__How to complete this task__: The output should be every line below that includes the word "informações".

__Exercise inputs__:
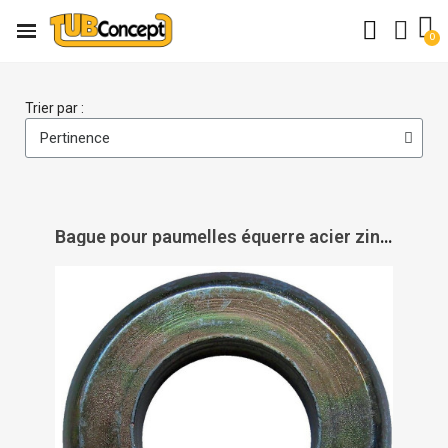
Trier par :
Bague pour paumelles équerre acier zingué bichromaté - PAS DE MARQUE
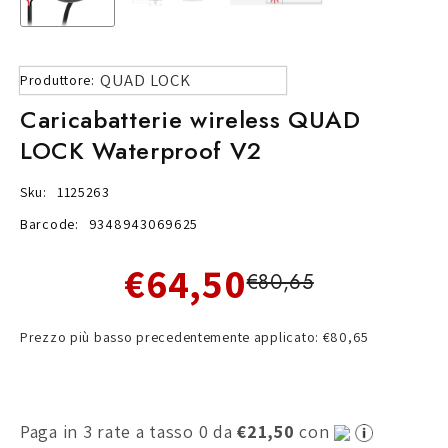
QUAD LOCK
Produttore:
Caricabatterie wireless QUAD
LOCK Waterproof V2
Sku:
1125263
Barcode:
9348943069625
€64,50
€80,65
Prezzo più basso precedentemente applicato: €80,65
Paga in 3 rate a tasso 0 da
€21,50
con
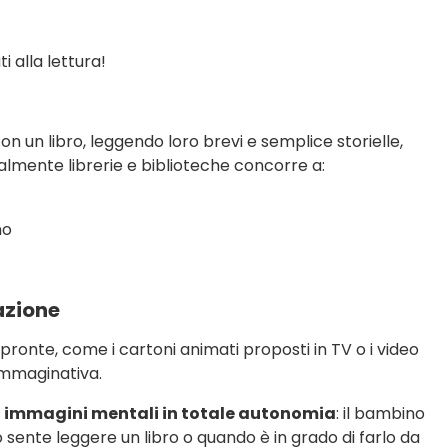
i alla lettura!
con un libro, leggendo loro brevi e semplice storielle,
ualmente librerie e biblioteche concorre a:
no
azione
e pronte, come i cartoni animati proposti in TV o i video
 immaginativa.
e
immagini mentali in totale autonomia
: il bambino
o sente leggere un libro o quando è in grado di farlo da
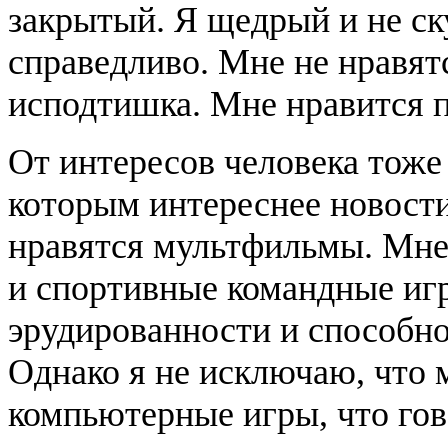
закрытый. Я щедрый и не ск
справедливо. Мне не нравят
исподтишка. Мне нравится 
От интересов человека тоже 
которым интереснее новости 
нравятся мультфильмы. Мне
и спортивные командные игр
эрудированности и способно
Однако я не исключаю, что 
компьютерные игры, что гово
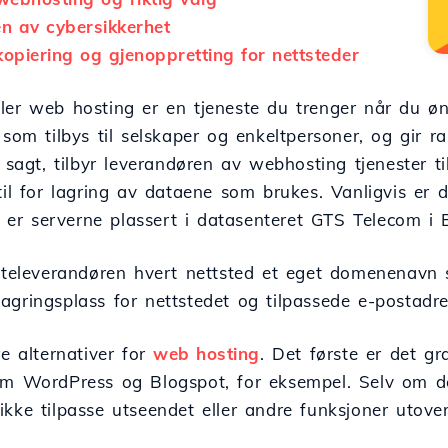
en av cybersikkerhet
kopiering og gjenoppretting for nettsteder
ler web hosting er en tjeneste du trenger når du øns
 som tilbys til selskaper og enkeltpersoner, og gir 
t sagt, tilbyr leverandøren av webhosting tjenester t
til for lagring av dataene som brukes. Vanligvis er d
co er serverne plassert i datasenteret GTS Telecom i
steleverandøren hvert nettsted et eget domenenavn so
gringsplass for nettstedet og tilpassede e-postadre
re alternativer for
web hosting
. Det første er det gr
om WordPress og Blogspot, for eksempel. Selv om de
kke tilpasse utseendet eller andre funksjoner utove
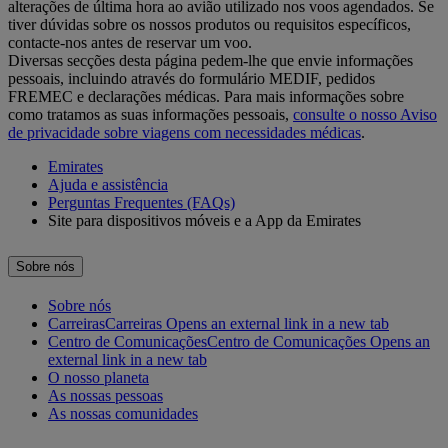
alterações de última hora ao avião utilizado nos voos agendados. Se
tiver dúvidas sobre os nossos produtos ou requisitos específicos,
contacte-nos antes de reservar um voo.
Diversas secções desta página pedem-lhe que envie informações
pessoais, incluindo através do formulário MEDIF, pedidos
FREMEC e declarações médicas. Para mais informações sobre
como tratamos as suas informações pessoais,
consulte o nosso Aviso
de privacidade sobre viagens com necessidades médicas
.
Emirates
Ajuda e assistência
Perguntas Frequentes (FAQs)
Site para dispositivos móveis e a App da Emirates
Sobre nós
Sobre nós
Carreiras
Carreiras Opens an external link in a new tab
Centro de Comunicações
Centro de Comunicações Opens an
external link in a new tab
O nosso planeta
As nossas pessoas
As nossas comunidades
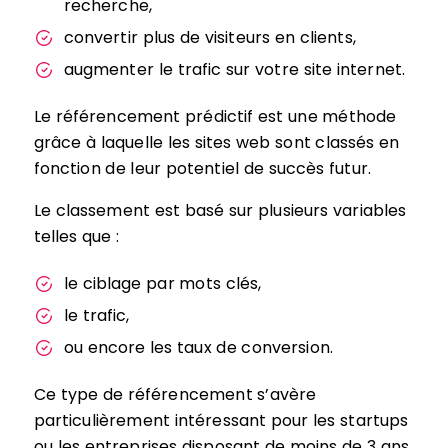
recherche,
convertir plus de visiteurs en clients,
augmenter le trafic sur votre site internet.
Le référencement prédictif est une méthode
grâce à laquelle les sites web sont classés en
fonction de leur potentiel de succès futur.
Le classement est basé sur plusieurs variables
telles que :
le ciblage par mots clés,
le trafic,
ou encore les taux de conversion.
Ce type de référencement s’avère
particulièrement intéressant pour les startups
ou les entreprises disposant de moins de 3 ans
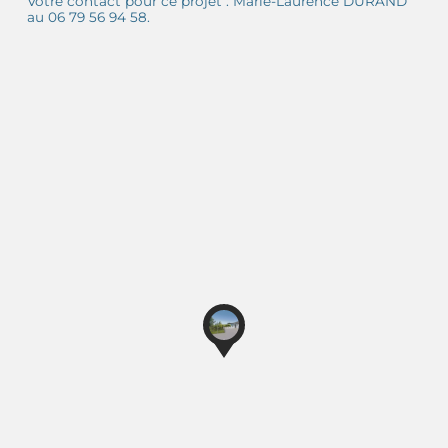
Votre contact pour ce projet : Marie-Laurence DURAND
au 06 79 56 94 58.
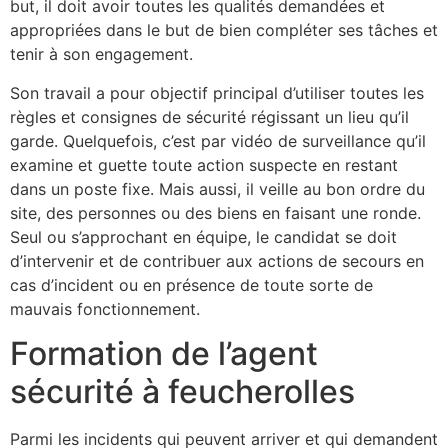
but, il doit avoir toutes les qualités demandées et
appropriées dans le but de bien compléter ses tâches et
tenir à son engagement.
Son travail a pour objectif principal d’utiliser toutes les
règles et consignes de sécurité régissant un lieu qu’il
garde. Quelquefois, c’est par vidéo de surveillance qu’il
examine et guette toute action suspecte en restant
dans un poste fixe. Mais aussi, il veille au bon ordre du
site, des personnes ou des biens en faisant une ronde.
Seul ou s’approchant en équipe, le candidat se doit
d’intervenir et de contribuer aux actions de secours en
cas d’incident ou en présence de toute sorte de
mauvais fonctionnement.
Formation de l’agent
sécurité à feucherolles
Parmi les incidents qui peuvent arriver et qui demandent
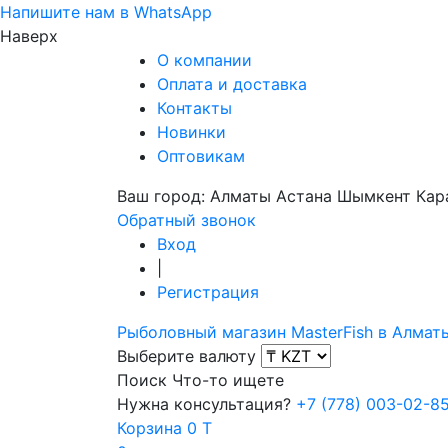
Напишите нам в WhatsApp
Наверх
О компании
Оплата и доставка
Контакты
Новинки
Оптовикам
Ваш город:
Алматы
Астана
Шымкент
Кар
Обратный звонок
Вход
|
Регистрация
Рыболовный магазин MasterFish в Алмат
Выберите валюту
Поиск
Что-то ищете
Нужна консультация?
+7 (778) 003-02-8
Корзина
0 T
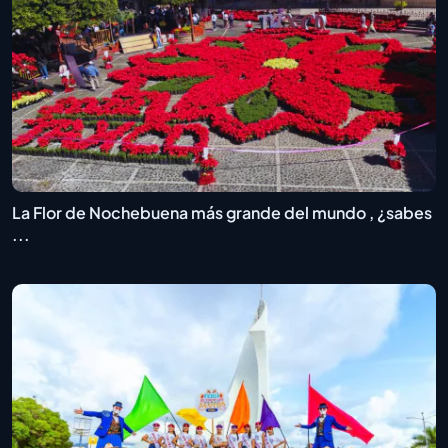
La Flor de Nochebuena más grande del mundo , ¿sabes
...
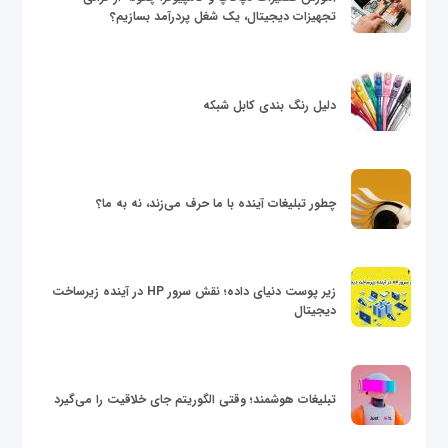
تجهیزات دیجیتال، یک شغل پردرآمد بسازیم؟
دلیل رنگ بندی کابل شبکه
چطور تبلیغات آینده با ما حرف می‌زند، نه به ما؟
زیر پوست دنیای داده؛ نقش سرور HP در آینده زیرساخت
دیجیتال
تبلیغات هوشمند؛ وقتی الگوریتم جای خلاقیت را می‌گیرد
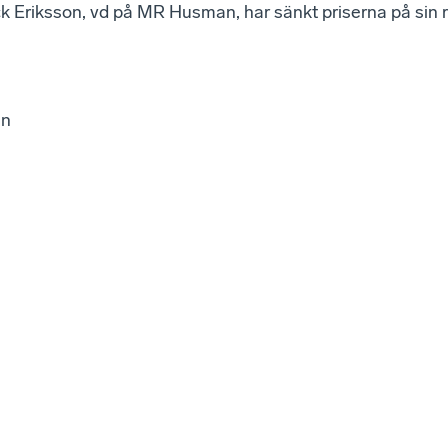
k Eriksson, vd på MR Husman, har sänkt priserna på sin r
en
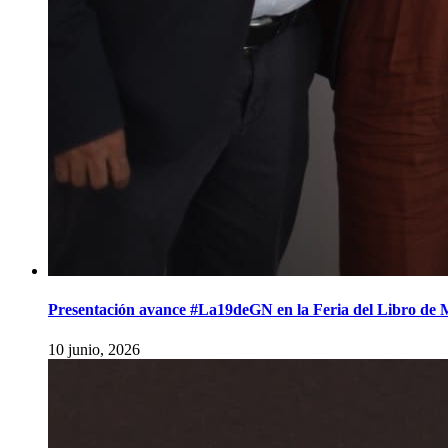
Presentación avance #La19deGN en la Feria del Libro de M
10 junio, 2026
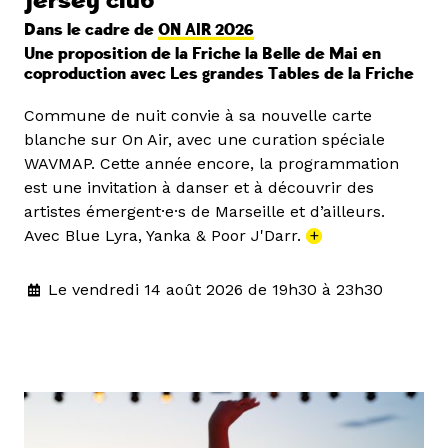
jersey club
Dans le cadre de
ON AIR 2026
Une proposition de la Friche la Belle de Mai en
coproduction avec Les grandes Tables de la Friche
Commune de nuit convie à sa nouvelle carte
blanche sur On Air, avec une curation spéciale
WAVMAP. Cette année encore, la programmation
est une invitation à danser et à découvrir des
artistes émergent·e·s de Marseille et d’ailleurs.
Avec Blue Lyra, Yanka & Poor J'Darr.
+
Le vendredi 14 août 2026 de 19h30 à 23h30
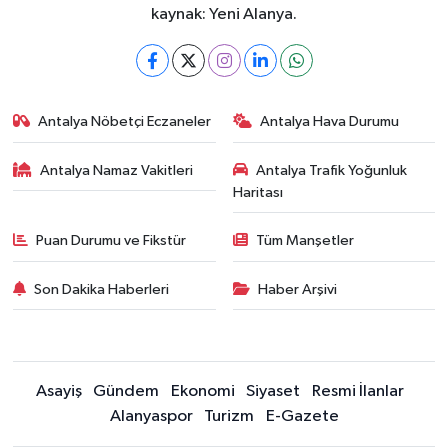
kaynak: Yeni Alanya.
Antalya Nöbetçi Eczaneler
Antalya Hava Durumu
Antalya Namaz Vakitleri
Antalya Trafik Yoğunluk
Haritası
Puan Durumu ve Fikstür
Tüm Manşetler
Son Dakika Haberleri
Haber Arşivi
Asayiş
Gündem
Ekonomi
Siyaset
Resmi İlanlar
Alanyaspor
Turizm
E-Gazete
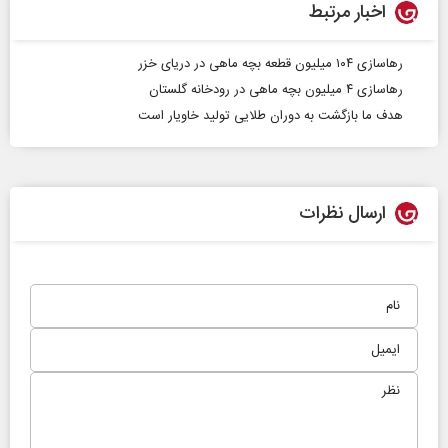
اخبار مرتبط
رهاسازی ۱۰۴ میلیون قطعه بچه ماهی در دریای خزر
رهاسازی ۴ میلیون بچه ماهی در رودخانه گلستان
هدف ما بازگشت به دوران طلایی تولید خاویار است
ارسال نظرات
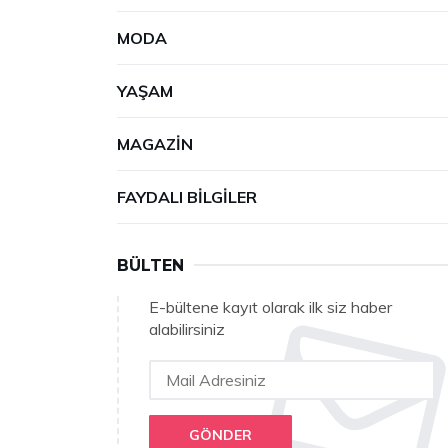
MODA
YAŞAM
MAGAZIN
FAYDALI BILGILER
BÜLTEN
E-bültene kayıt olarak ilk siz haber
alabilirsiniz
GÖNDER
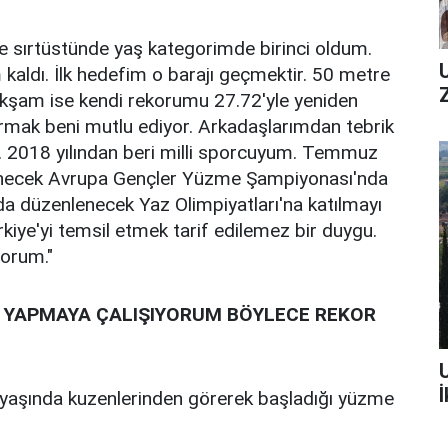
e sırtüstünde yaş kategorimde birinci oldum.
 kaldı. İlk hedefim o barajı geçmektir. 50 metre
Akşam ise kendi rekorumu 27.72'yle yeniden
dırmak beni mutlu ediyor. Arkadaşlarımdan tebrik
 2018 yılından beri milli sporcuyum. Temmuz
lenecek Avrupa Gençler Yüzme Şampiyonası'nda
da düzenlenecek Yaz Olimpiyatları'na katılmayı
kiye'yi temsil etmek tarif edilemez bir duygu.
yorum."
MI YAPMAYA ÇALIŞIYORUM BÖYLECE REKOR
İ
 yaşında kuzenlerinden görerek başladığı yüzme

__Exercise output__:
Diversas secções desta página pedem-lhe que envie informações
FREMEC e declarações médicas. Para mais informações sobre
como tratamos as suas informações pessoais,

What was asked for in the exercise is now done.